==== Data extracts

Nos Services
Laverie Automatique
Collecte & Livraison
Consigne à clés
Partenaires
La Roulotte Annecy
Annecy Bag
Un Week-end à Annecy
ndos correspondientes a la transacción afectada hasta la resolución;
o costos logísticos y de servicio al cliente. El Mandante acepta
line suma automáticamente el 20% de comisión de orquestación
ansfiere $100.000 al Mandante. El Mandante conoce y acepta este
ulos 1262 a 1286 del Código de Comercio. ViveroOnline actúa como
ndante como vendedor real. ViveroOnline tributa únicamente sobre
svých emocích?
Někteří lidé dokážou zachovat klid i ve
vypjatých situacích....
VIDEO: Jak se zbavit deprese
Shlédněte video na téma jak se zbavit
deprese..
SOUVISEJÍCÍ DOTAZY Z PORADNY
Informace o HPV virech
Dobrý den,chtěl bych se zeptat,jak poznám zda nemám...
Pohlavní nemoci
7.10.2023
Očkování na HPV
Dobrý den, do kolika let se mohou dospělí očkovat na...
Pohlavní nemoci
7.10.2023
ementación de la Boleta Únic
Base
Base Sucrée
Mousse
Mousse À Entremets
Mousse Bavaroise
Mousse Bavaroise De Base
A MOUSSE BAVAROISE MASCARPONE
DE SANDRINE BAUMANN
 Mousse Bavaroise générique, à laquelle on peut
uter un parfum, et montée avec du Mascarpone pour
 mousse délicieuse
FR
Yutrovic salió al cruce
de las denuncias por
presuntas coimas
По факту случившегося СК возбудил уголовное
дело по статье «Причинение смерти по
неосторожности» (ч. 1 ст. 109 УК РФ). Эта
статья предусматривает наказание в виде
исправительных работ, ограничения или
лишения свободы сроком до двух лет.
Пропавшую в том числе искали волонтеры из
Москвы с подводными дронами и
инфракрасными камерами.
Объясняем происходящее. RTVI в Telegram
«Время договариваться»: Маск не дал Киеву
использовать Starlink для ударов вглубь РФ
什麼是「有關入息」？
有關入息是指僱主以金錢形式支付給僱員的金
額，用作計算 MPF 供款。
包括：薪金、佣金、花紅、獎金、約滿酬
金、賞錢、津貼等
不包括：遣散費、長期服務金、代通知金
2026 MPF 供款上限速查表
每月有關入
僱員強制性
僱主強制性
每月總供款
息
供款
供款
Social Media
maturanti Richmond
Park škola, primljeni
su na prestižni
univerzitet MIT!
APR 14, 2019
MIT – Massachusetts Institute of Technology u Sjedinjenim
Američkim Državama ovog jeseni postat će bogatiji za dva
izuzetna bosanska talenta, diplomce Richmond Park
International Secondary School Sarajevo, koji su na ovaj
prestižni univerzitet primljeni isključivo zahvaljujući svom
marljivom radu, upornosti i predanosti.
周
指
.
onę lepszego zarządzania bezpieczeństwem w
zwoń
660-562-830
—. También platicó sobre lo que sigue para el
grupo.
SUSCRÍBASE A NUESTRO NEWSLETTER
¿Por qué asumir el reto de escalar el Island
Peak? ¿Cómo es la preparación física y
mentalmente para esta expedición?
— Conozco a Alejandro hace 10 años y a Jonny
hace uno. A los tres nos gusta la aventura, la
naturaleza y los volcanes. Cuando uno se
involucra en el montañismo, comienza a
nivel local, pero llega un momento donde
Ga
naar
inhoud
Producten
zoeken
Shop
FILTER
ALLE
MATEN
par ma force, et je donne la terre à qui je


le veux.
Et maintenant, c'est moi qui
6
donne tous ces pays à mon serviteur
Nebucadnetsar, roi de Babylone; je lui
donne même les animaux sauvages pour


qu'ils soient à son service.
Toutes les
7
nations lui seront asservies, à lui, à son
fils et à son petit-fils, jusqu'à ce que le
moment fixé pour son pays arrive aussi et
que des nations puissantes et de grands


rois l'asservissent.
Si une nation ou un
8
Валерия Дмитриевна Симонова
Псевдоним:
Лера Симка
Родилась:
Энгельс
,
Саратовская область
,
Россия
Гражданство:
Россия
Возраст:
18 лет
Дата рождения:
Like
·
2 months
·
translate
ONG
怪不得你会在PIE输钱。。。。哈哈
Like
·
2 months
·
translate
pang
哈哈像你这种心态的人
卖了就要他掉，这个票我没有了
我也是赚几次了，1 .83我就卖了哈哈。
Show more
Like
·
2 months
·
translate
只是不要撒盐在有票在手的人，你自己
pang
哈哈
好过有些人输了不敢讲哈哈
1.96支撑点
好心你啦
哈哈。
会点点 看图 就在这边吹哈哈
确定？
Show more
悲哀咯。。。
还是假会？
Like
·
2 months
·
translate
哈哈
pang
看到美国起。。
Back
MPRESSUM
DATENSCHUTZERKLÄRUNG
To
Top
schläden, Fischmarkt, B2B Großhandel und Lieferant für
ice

========

▸ The problem: Reproduce the lines above, beginning at the line with "Un Week-end à Annecy" and stopping after the line with "Dobrý den,chtěl bych", exactly as they are.

▸ Finished task:
Un Week-end à Annecy
ndos correspondientes a la transacción afectada hasta la resolución;
o costos logísticos y de servicio al cliente. El Mandante acepta
line suma automáticamente el 20% de comisión de orquestación
ansfiere $100.000 al Mandante. El Mandante conoce y acepta este
ulos 1262 a 1286 del Código de Comercio. ViveroOnline actúa como
ndante como vendedor real. ViveroOnline tributa únicamente sobre
svých emocích?
Někteří lidé dokážou zachovat klid i ve
vypjatých situacích....
VIDEO: Jak se zbavit deprese
Shlédněte video na téma jak se zbavit
deprese..
SOUVISEJÍCÍ DOTAZY Z PORADNY
Informace o HPV virech
Dobrý den,chtěl bych se zeptat,jak poznám zda nemám...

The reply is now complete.